Will the Panama Papers become a watershed for change? The COAS has made a statement linking corruption with terrorism and promising support for rooting out corruption on a non-discriminatory basis. This statement was made after the prime minister’s first TV address to the nation admitting his wealth, asserting his innocence and calling for a ‘judicial’ commission to be headed by a retired judge of the Supreme Court. This was followed by reports that several senior military officers had been dismissed on charges of corruption and incompetence which was seen by many as proof of the COAS’ determination to implement his declared policy.

This was followed by a second TV address by the prime minister who seemed more agitated than previously, accusing his critics of hypocrisy, undertaking to write to the chief justice of the Supreme Court to head a judicial commission of inquiry, and demanding that his critics either present proof of their allegations before such a panel or apologise to the nation for their irresponsible political behaviour.

The prime minister appears to have overlooked the fact that the burden of proof does not lie on his critics.

The prime minister ignored the question of what the terms of reference of a judicial commission would be including an independent and competent ‘investigative audit’ to look into transfers of money, layered ownerships, and deliberate tax evasion, if any. His critics are concentrating on these very aspects. This is a straight clash between the existing culture of impunity and the emergence of an essential culture of accountability. The prime minister appears to have overlooked the fact that the burden of proof does not lie on his critics. It lies on him to explain the facts as already established by the Panama leaks even if only his ‘politically exposed’ children are specifically named. It should, accordingly, be the bounden duty of any investigative audit to probe these facts to establish whether or not they and the explanations offered are consistent with the laws of Pakistan.

There is an additional obligation that in particular devolves upon the prime minister. Even if he is able to explain that the facts established by the Panama Papers — and other possible revelations — do not violate the relevant laws, he will still need to demonstrate to the satisfaction of the highest judicial panel and to Pakistani public opinion that the moral norms that attach to the highest executive office of public trust were not violated. These norms are mentioned in the Constitution of Pakistan. It will also be the panel’s responsibility to decide, in the light of an investigative audit’s findings, whether any violations of law or moral norms were minor or egregious, and whether or not they render the person concerned disqualified from holding any office of public trust.

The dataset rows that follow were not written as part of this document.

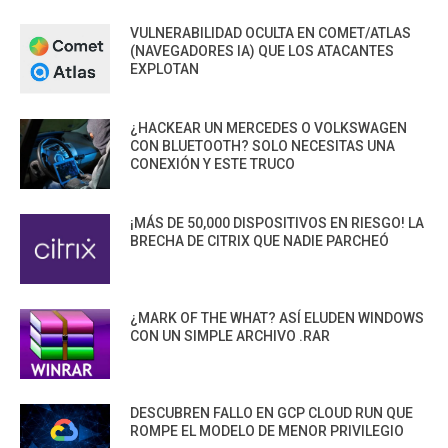
VULNERABILIDAD OCULTA EN COMET/ATLAS
(NAVEGADORES IA) QUE LOS ATACANTES
EXPLOTAN
¿HACKEAR UN MERCEDES O VOLKSWAGEN
CON BLUETOOTH? SOLO NECESITAS UNA
CONEXIÓN Y ESTE TRUCO
¡MÁS DE 50,000 DISPOSITIVOS EN RIESGO! LA
BRECHA DE CITRIX QUE NADIE PARCHEÓ
¿MARK OF THE WHAT? ASÍ ELUDEN WINDOWS
CON UN SIMPLE ARCHIVO .RAR
DESCUBREN FALLO EN GCP CLOUD RUN QUE
ROMPE EL MODELO DE MENOR PRIVILEGIO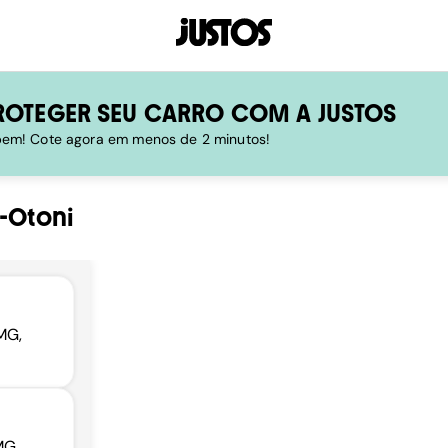
ROTEGER SEU CARRO COM A JUSTOS
 bem! Cote agora em menos de 2 minutos!
o-Otoni
 MG,
MG,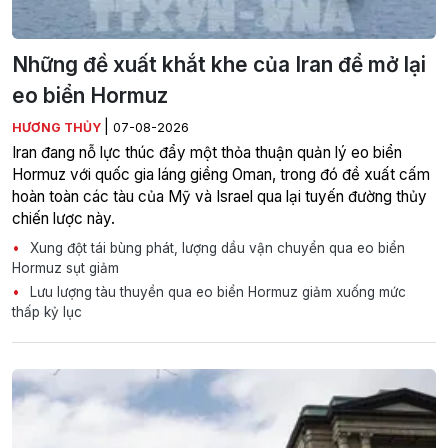
Những đề xuất khắt khe của Iran để mở lại
eo biển Hormuz
|
HƯƠNG THỦY
07-08-2026
Iran đang nỗ lực thúc đẩy một thỏa thuận quản lý eo biển
Hormuz với quốc gia láng giềng Oman, trong đó đề xuất cấm
hoàn toàn các tàu của Mỹ và Israel qua lại tuyến đường thủy
chiến lược này.
Xung đột tái bùng phát, lượng dầu vận chuyển qua eo biển
Hormuz sụt giảm
Lưu lượng tàu thuyền qua eo biển Hormuz giảm xuống mức
thấp kỷ lục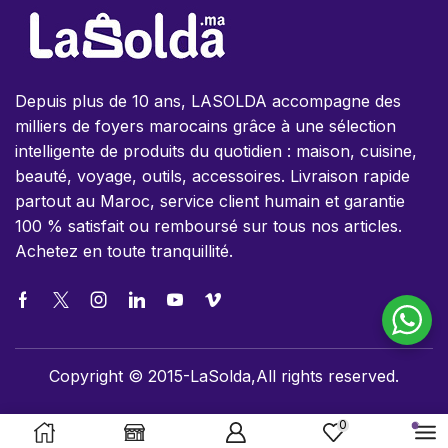
Depuis plus de 10 ans, LASOLDA accompagne des
milliers de foyers marocains grâce à une sélection
intelligente de produits du quotidien : maison, cuisine,
beauté, voyage, outils, accessoires. Livraison rapide
partout au Maroc, service client humain et garantie
100 % satisfait ou remboursé sur tous nos articles.
Achetez en toute tranquillité.
Copyright © 2015-LaSolda,All rights reserved.
0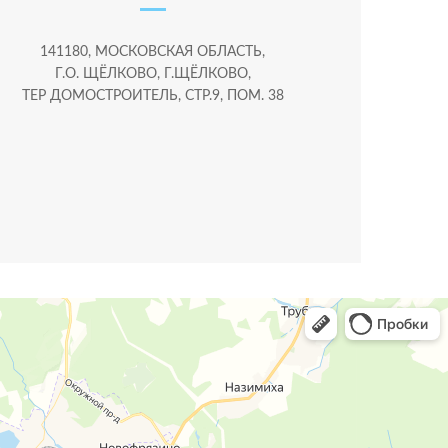
141180, МОСКОВСКАЯ ОБЛАСТЬ,
Г.О. ЩЁЛКОВО, Г.ЩЁЛКОВО,
ТЕР ДОМОСТРОИТЕЛЬ, СТР.9, ПОМ. 38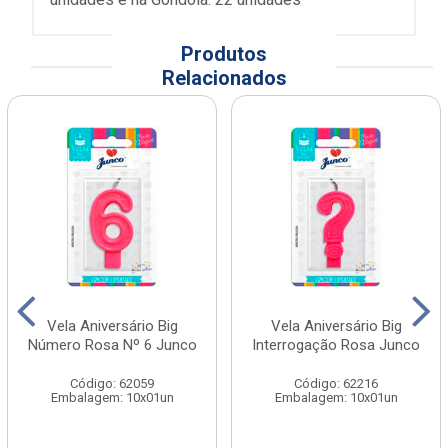
Produtos
Relacionados
Vela Aniversário Big
Vela Aniversário Big
Número Rosa Nº 6 Junco
Interrogação Rosa Junco
Código: 62059
Código: 62216
Embalagem: 10x01un
Embalagem: 10x01un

The prime minister has graciously offered to ‘go home’ if the judicial commission finds against him. In such an event, specific charges could be preferred against him which may or may not afford him the option of retiring in peace and luxury. Even if the prime minister ‘negotiates’ a deal (and as of now there is no reason to believe he has any intention of doing so) whereby he offers to resign in return for being able to ‘go home’ that would not address the problem since it would set a precedent.

There has been comment about the appropriateness of the military publicly affirming a link between corruption and terror, and calling for a comprehensive and non-discriminatory accountability process. This is fair comment as it is not normal practice for a military to arrogate to itself such responsibility. Nevertheless, some would justify the COAS’ initiative in view of the apparent reluctance of the Supreme Court to take up the case as it is not an investigating body, and normal and proper investigative and judicial procedures should be availed of.

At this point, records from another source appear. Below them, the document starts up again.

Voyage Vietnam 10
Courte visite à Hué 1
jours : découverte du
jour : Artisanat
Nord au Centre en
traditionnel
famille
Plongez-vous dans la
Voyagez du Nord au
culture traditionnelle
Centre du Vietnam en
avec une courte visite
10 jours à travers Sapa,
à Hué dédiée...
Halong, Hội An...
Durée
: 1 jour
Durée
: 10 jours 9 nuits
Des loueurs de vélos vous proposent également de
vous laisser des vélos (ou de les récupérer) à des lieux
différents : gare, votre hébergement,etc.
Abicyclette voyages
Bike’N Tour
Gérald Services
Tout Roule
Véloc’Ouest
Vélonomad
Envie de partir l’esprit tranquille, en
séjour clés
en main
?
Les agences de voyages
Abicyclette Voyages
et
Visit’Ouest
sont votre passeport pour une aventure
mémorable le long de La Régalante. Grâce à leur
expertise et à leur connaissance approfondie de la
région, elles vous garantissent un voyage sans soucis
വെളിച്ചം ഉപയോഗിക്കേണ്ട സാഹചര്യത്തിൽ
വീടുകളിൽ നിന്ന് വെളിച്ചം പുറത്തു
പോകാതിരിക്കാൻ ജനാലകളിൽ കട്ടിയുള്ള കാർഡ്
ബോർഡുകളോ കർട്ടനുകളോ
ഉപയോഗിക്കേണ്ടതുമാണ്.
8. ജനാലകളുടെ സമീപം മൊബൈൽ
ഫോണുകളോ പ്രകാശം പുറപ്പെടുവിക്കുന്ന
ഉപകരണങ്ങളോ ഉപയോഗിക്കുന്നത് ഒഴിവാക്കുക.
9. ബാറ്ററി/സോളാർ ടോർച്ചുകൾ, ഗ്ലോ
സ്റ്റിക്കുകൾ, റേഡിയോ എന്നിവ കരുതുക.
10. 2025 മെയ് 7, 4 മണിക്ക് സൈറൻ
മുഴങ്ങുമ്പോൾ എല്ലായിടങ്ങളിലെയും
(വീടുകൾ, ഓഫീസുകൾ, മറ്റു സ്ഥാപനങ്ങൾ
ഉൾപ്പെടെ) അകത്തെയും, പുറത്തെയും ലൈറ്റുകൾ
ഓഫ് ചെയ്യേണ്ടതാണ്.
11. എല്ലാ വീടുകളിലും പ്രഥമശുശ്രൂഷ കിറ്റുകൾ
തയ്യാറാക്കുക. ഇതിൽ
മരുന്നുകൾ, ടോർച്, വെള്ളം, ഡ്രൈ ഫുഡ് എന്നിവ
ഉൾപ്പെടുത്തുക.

Accordingly, the prime minister’s decision to request the Supreme Court to take up the matter would appear to some as irrelevant, diversionary and dilatory. As such, it would open the way to the normal political wrangling that has ensured that no dereliction of duty is ever properly investigated and prosecuted. Those of this view would argue that in these circumstances the military’s intervention is not inappropriate given the political mess in Pakistan and the ‘existential’ costs of not addressing it.

Civil society and its institutions should normally be able to generate sufficient political pressure to compel appropriate political, judicial and investigative responses without the military having to take an active role beyond its legal remit and responsibility. Is this the case in Pakistan? If not, what is to be done? Is greater judicial activism the answer in such a situation? What about the responsibility of political parties?

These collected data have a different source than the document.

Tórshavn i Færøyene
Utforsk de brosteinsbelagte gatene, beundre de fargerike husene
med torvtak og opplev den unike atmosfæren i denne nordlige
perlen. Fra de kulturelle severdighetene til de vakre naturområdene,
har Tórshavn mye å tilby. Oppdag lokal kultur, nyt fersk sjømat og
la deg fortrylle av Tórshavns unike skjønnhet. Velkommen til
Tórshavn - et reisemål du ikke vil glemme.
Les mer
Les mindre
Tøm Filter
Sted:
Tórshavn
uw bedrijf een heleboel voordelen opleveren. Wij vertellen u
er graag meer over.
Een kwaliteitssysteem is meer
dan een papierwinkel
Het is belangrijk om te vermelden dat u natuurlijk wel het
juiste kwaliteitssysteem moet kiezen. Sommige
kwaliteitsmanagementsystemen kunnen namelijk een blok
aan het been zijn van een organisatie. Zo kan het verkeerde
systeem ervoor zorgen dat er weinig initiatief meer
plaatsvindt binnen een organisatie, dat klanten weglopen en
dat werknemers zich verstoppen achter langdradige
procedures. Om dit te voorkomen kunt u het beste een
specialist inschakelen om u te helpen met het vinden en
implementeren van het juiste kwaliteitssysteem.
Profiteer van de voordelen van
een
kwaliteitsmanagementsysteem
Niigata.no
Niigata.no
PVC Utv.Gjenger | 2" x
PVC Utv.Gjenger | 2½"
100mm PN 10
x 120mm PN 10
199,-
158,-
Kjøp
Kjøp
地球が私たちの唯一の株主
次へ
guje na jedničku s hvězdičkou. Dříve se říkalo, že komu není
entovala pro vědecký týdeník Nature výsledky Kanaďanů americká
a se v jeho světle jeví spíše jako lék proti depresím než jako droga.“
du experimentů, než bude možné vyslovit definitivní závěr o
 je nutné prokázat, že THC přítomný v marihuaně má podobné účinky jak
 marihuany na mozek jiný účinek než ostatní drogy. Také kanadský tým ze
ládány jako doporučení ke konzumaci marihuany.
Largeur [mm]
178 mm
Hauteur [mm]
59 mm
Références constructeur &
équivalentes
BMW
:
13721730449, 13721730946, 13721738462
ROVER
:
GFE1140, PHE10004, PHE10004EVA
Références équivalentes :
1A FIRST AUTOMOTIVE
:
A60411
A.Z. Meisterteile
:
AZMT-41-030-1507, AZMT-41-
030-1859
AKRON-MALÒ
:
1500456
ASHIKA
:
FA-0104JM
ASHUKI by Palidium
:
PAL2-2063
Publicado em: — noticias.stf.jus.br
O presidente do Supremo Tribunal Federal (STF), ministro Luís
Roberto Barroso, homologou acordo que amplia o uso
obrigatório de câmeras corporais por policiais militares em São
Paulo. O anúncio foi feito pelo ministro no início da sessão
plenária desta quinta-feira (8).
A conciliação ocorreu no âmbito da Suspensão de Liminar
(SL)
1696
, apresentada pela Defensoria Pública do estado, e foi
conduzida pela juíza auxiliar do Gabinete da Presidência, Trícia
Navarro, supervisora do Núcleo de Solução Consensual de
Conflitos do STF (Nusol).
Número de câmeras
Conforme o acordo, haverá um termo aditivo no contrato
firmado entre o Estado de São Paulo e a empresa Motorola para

There are a few of them whose bases of support are national in extent. Only one of them — along with some smaller parties — seems sincere in calling for an effective and objective accountability process. This should certainly take up specific allegations against the prime minister and his immediate family on a priority basis. But it must also extend to the menace of endemic high-level corruption which involves a general denial of justice and in the absence of redress, significantly raises the prospect of extremism and terror. Should a credible judicial/investigative process find against the prime minister an early general election would be warranted. We are at a fateful crossroads.

The writer is a former ambassador to the US, India and China and head of UN missions in Iraq and Sudan.